**Requirement**
In the entries below, find every line with "Cookies" and copy it.
------ Material for this task ------
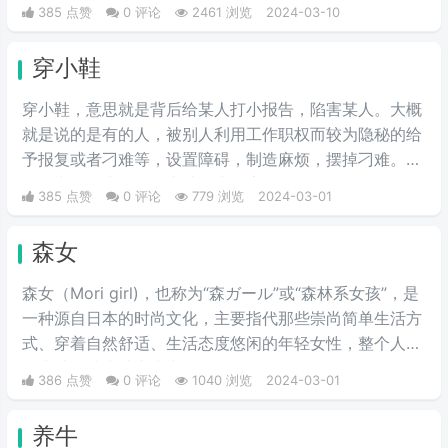
385 点赞
0 评论
2461 浏览
2024-03-10
形容波大无脑又拜金虚荣的金发妹，一般被如此称呼的女
人都是外表给人感觉愚笨，打扮夸张及喜欢购物的金发姑
穿小鞋
娘。
穿小鞋，意思就是背后给某人打小报告，陷害某人。大概
就是说的是有的人，被别人利用工作职权而较为隐秘的给
予报复或者刁难等，设置障碍，制造麻烦，摆掉刁难。一
般最常见的比如工作中被打小报告等。
385 点赞
0 评论
779 浏览
2024-03-01
森女
森女（Mori girl)，也称为“森ガール”或“森林系女孩”，是
一种源自日本的时尚文化，主要指代那些崇尚简单生活方
式、穿着自然舒适、生活态度悠闲的年轻女性，整个人看
起来就像从森林中走出的女性。
386 点赞
0 评论
1040 浏览
2024-03-01
养牛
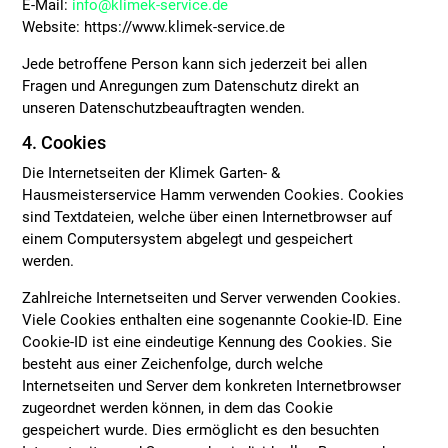
E-Mail:
info@klimek-service.de
Website: https://www.klimek-service.de
Jede betroffene Person kann sich jederzeit bei allen
Fragen und Anregungen zum Datenschutz direkt an
unseren Datenschutzbeauftragten wenden.
4. Cookies
Die Internetseiten der Klimek Garten- &
Hausmeisterservice Hamm verwenden Cookies. Cookies
sind Textdateien, welche über einen Internetbrowser auf
einem Computersystem abgelegt und gespeichert
werden.
Zahlreiche Internetseiten und Server verwenden Cookies.
Viele Cookies enthalten eine sogenannte Cookie-ID. Eine
Cookie-ID ist eine eindeutige Kennung des Cookies. Sie
besteht aus einer Zeichenfolge, durch welche
Internetseiten und Server dem konkreten Internetbrowser
zugeordnet werden können, in dem das Cookie
gespeichert wurde. Dies ermöglicht es den besuchten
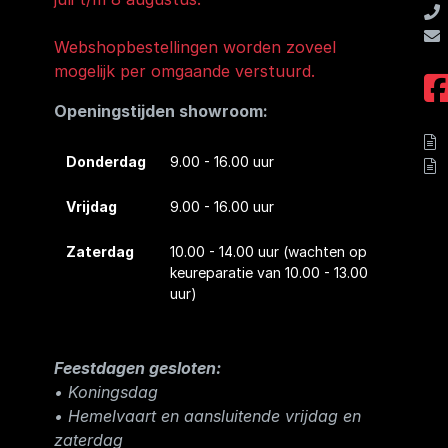
Webshopbestellingen worden zoveel
mogelijk per omgaande verstuurd.
Openingstijden showroom:
Donderdag
9.00 - 16.00 uur
Vrijdag
9.00 - 16.00 uur
Zaterdag
10.00 - 14.00 uur
(wachten op
keureparatie van 10.00 - 13.00
uur)
Feestdagen gesloten:
• Koningsdag
​• Hemelvaart en aansluitende vrijdag en
zaterdag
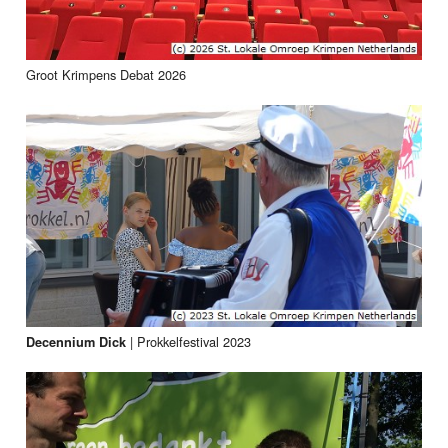
Groot Krimpens Debat 2026
|
Prokkelfestival 2023
Decennium Dick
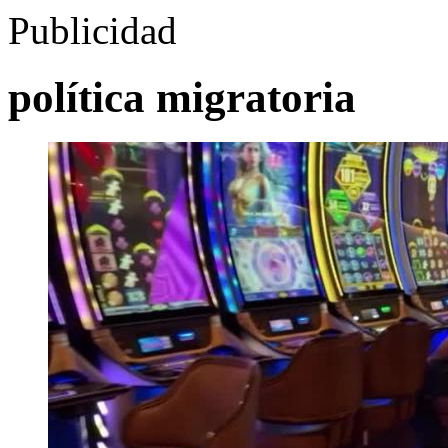
Publicidad
política migratoria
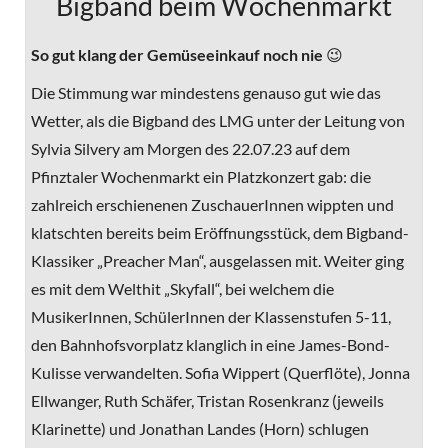
Bigband beim Wochenmarkt
So gut klang der Gemüseeinkauf noch nie
😉
Die Stimmung war mindestens genauso gut wie das
Wetter, als die Bigband des LMG unter der Leitung von
Sylvia Silvery am Morgen des 22.07.23 auf dem
Pfinztaler Wochenmarkt ein Platzkonzert gab: die
zahlreich erschienenen ZuschauerInnen wippten und
klatschten bereits beim Eröffnungsstück, dem Bigband-
Klassiker „Preacher Man“, ausgelassen mit. Weiter ging
es mit dem Welthit „Skyfall“, bei welchem die
MusikerInnen, SchülerInnen der Klassenstufen 5-11,
den Bahnhofsvorplatz klanglich in eine James-Bond-
Kulisse verwandelten. Sofia Wippert (Querflöte), Jonna
Ellwanger, Ruth Schäfer, Tristan Rosenkranz (jeweils
Klarinette) und Jonathan Landes (Horn) schlugen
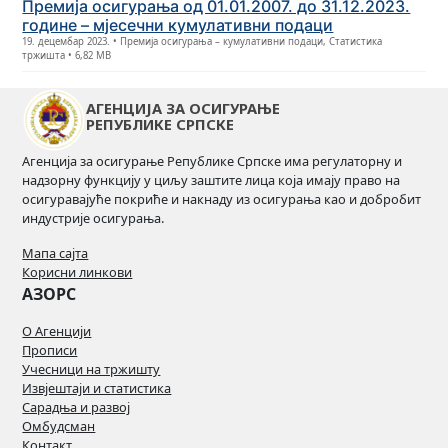
Премија осигурања од 01.01.2007. до 31.12.2023.
године – мјесечни кумулативни подаци
19. децембар 2023. • Премија осигурања – кумулативни подаци, Статистика
тржишта • 6,82 MB
АГЕНЦИЈА ЗА ОСИГУРАЊЕ
РЕПУБЛИКЕ СРПСКЕ
Агенција за осигурање Републике Српске има регулаторну и
надзорну функцију у циљу заштите лица која имају право на
осигуравајуће покриће и накнаду из осигурања као и добробит
индустрије осигурања.
Мапа сајта
Корисни линкови
АЗОРС
О Агенцији
Прописи
Учесници на тржишту
Извјештаји и статистика
Сарадња и развој
Омбудсман
Контакт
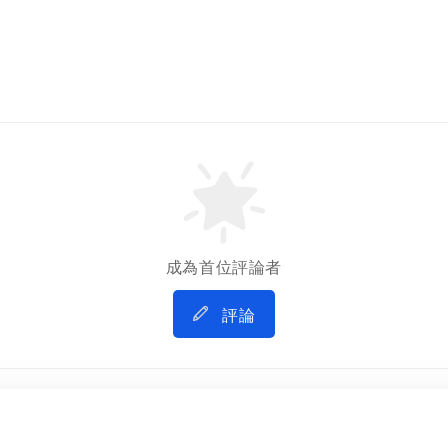
成為首位評論者
評論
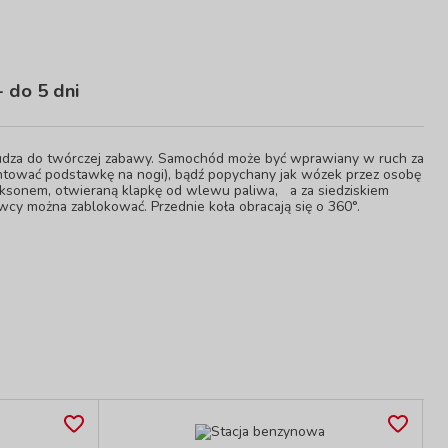
 do 5 dni
udza do twórczej zabawy. Samochód może być wprawiany w ruch za
tować podstawkę na nogi), bądź popychany jak wózek przez osobę
aksonem, otwieraną klapkę od wlewu paliwa, a za siedziskiem
cy można zablokować. Przednie koła obracają się o 360°.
------
**Reply**
4. Cookies
Hausmeisterservice Hamm verwenden Cookies. Cookies
Zahlreiche Internetseiten und Server verwenden Cookies.
Viele Cookies enthalten eine sogenannte Cookie-ID. Eine
Cookie-ID ist eine eindeutige Kennung des Cookies. Sie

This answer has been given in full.